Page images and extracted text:
* * * * * * * * *

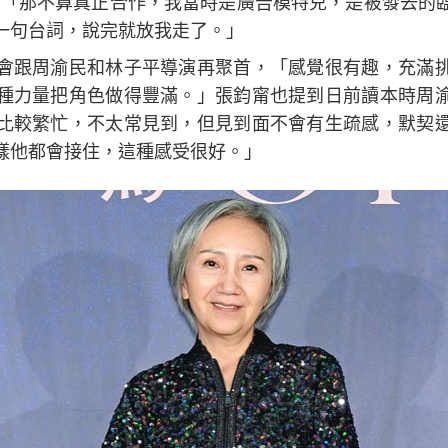
：「那不算真正合作，我當時是廣告模特兒，是被發去的
一句台詞，說完就放我走了。」
會跟周渝民和林子平導演再聚首，「感覺很有趣，充滿
種力量把角色做得豐滿。」張鈞甯也提到日前讀本時周
比較繁忙，不太常見到，但見到面不會有生疏感，默契
樣他都會接住，這種感受很好。」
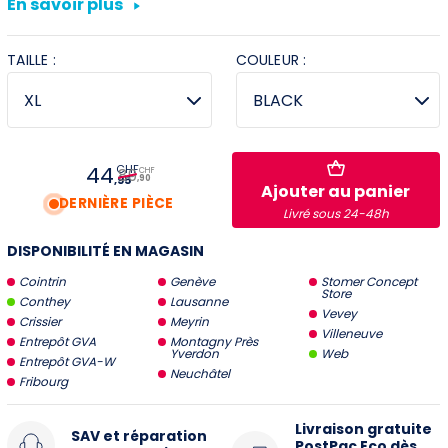
En savoir plus
Villeneuve
TAILLE :
COULEUR :
Yverdon
Stromer Concept Store
44
CHF
89
CHF
,95
,90
Ajouter au panier
DERNIÈRE PIÈCE
Livré sous 24-48h
DISPONIBILITÉ EN MAGASIN
Cointrin
Genève
Stomer Concept
Store
Conthey
Lausanne
Vevey
Crissier
Meyrin
Villeneuve
Entrepôt GVA
Montagny Près
Yverdon
Web
Entrepôt GVA-W
Neuchâtel
Fribourg
Livraison gratuite
SAV et réparation
PostPac Eco dès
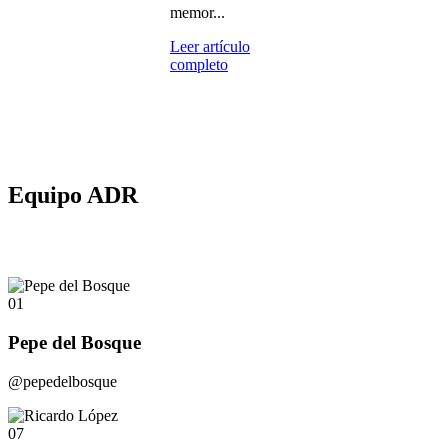
memor...
Leer artículo
completo
Equipo ADR
01
Pepe del Bosque
@pepedelbosque
07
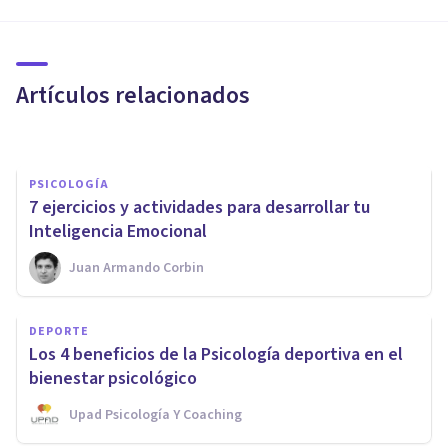
PSICOLOGÍA
10 normas para ser más feliz
en tu vida
Artículos relacionados
Izzat Haykal
PSICOLOGÍA
7 ejercicios y actividades para desarrollar tu
Inteligencia Emocional
Juan Armando Corbin
PSICOLOGÍA
DEPORTE
Los 4 mejores cursos sobre la
Los 4 beneficios de la Psicología deportiva en el
felicidad en Madrid
bienestar psicológico
Upad Psicología Y Coaching
Arturo Torres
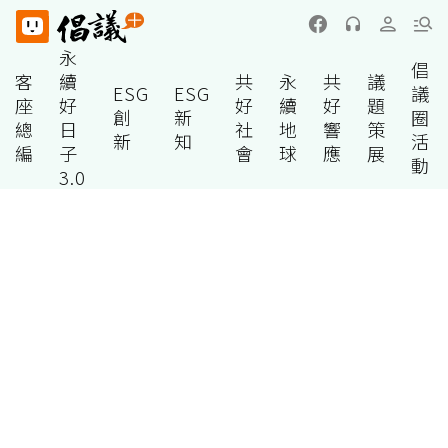
永
倡
客
續
共
永
共
議
ESG
ESG
議
座
好
好
續
好
題
創
新
圈
總
日
社
地
響
策
新
知
活
編
子
會
球
應
展
動
3.0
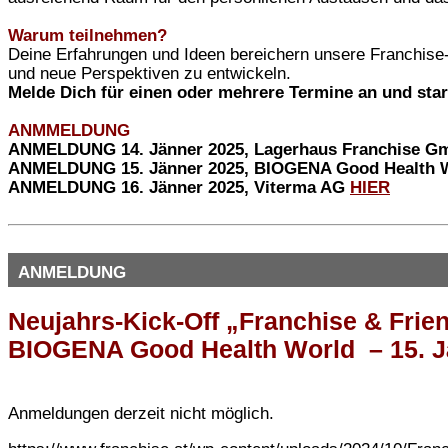
Warum teilnehmen?
Deine Erfahrungen und Ideen bereichern unsere Franchise
und neue Perspektiven zu entwickeln.
Melde Dich für einen oder mehrere Termine an und start
ANMMELDUNG
ANMELDUNG 14. Jänner 2025, Lagerhaus Franchise 
ANMELDUNG 15. Jänner 2025, BIOGENA Good Health Worl
ANMELDUNG 16. Jänner 2025, Viterma AG
HIER
ANMELDUNG
Neujahrs-Kick-Off „Franchise & Frie
BIOGENA Good Health World – 15. J
Anmeldungen derzeit nicht möglich.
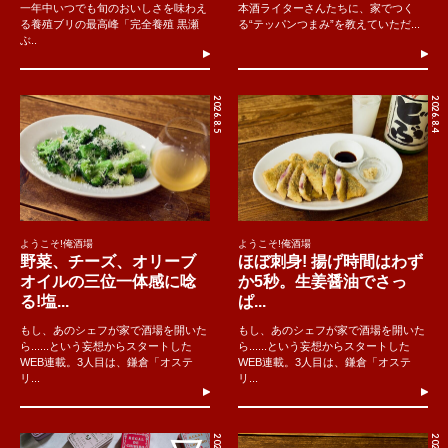
一年中いつでも旬のおいしさを味わえ
本酒ライターさんたちに、家でつく
る養殖ブリの最高峰「完全養殖 黒瀬
る“テッパンつまみ”を教えていただ...
ぶ..
2026.8.5
2026.8.4
ようこそ!俺酒場
ようこそ!俺酒場
野菜、チーズ、オリーブ
ほぼ刺身! 揚げ時間はわず
オイルの三位一体感に唸
か5秒。生姜醤油でさっ
る!塩...
ぱ...
もし、あのシェフが家で酒場を開いた
もし、あのシェフが家で酒場を開いた
ら......という妄想からスタートした
ら......という妄想からスタートした
WEB連載。3人目は、鎌倉「オステ
WEB連載。3人目は、鎌倉「オステ
リ...
リ...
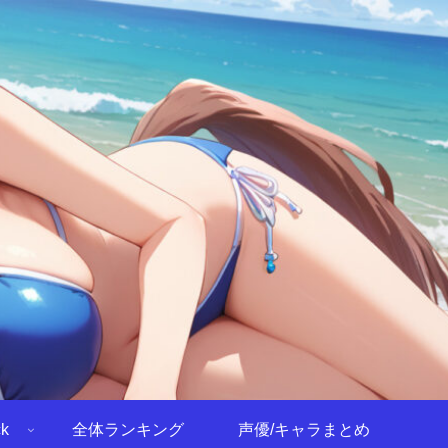
k
全体ランキング
声優/キャラまとめ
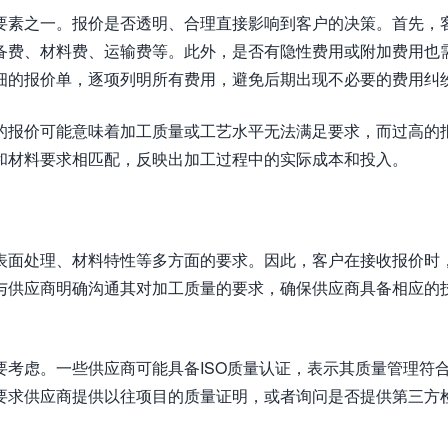
要素之一。报价是否透明、合理直接影响到客户的决策。首先，
备费、材料费、运输费等。此外，是否有隐性费用或附加费用也
细的报价单，逐项列明所有费用，避免后期出现不必要的费用纠
的报价可能意味着加工质量或工艺水平无法满足要求，而过高的
和材料要求相匹配，反映出加工过程中的实际成本和投入。
表面处理、材料特性等多方面的要求。因此，客户在接收报价时
与供应商明确沟通其对加工质量的要求，确保供应商具备相应的
考虑。一些供应商可能具备ISO质量认证，表示其质量管理符
要求供应商提供以往项目的质量证明，或者询问是否提供第三方
。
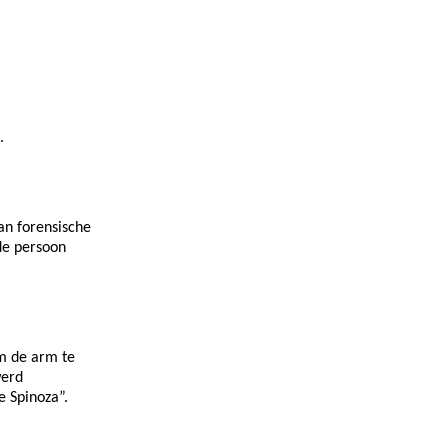
.
van forensische
fde persoon
om de arm te
werd
e Spinoza”.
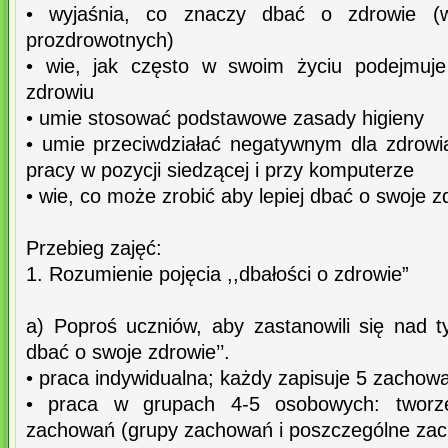
• wyjaśnia, co znaczy dbać o zdrowie (w
prozdrowotnych)
• wie, jak często w swoim życiu podejmuje
zdrowiu
• umie stosować podstawowe zasady higieny
• umie przeciwdziałać negatywnym dla zdrow
pracy w pozycji siedzącej i przy komputerze
• wie, co może zrobić aby lepiej dbać o swoje z
Przebieg zajęć:
1. Rozumienie pojęcia ,,dbałości o zdrowie”
a) Poproś uczniów, aby zastanowili się nad t
dbać o swoje zdrowie’’.
• praca indywidualna; każdy zapisuje 5 zachow
• praca w grupach 4-5 osobowych: tworzen
zachowań (grupy zachowań i poszczególne za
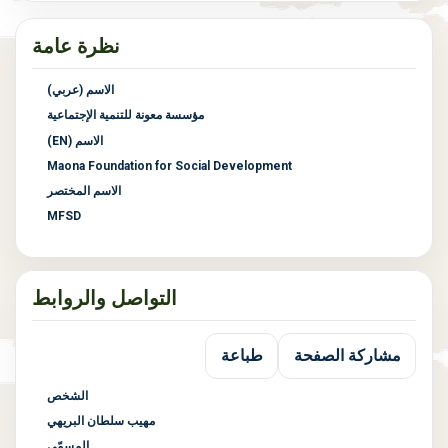
نظرة عامة
الاسم (عربي)
مؤسسة معونة للتنمية الإجتماعية
الاسم (EN)
Maona Foundation for Social Development
الاسم المختصر
MFSD
التواصل والروابط
مشاركة الصفحة
طباعة
الشخص
مهيب سلطان البريهي
المسمّى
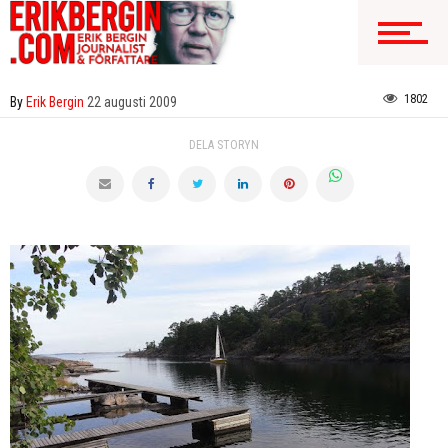
1802
By
Erik Bergin
22 augusti 2009
DELA STORYN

* * * * * * * * *

What to do:
The expected result is every line above containing the string "dbać".

Exercise output:
• wyjaśnia, co znaczy dbać o zdrowie (w
• wie, co może zrobić aby lepiej dbać o swoje z
dbać o swoje zdrowie’’.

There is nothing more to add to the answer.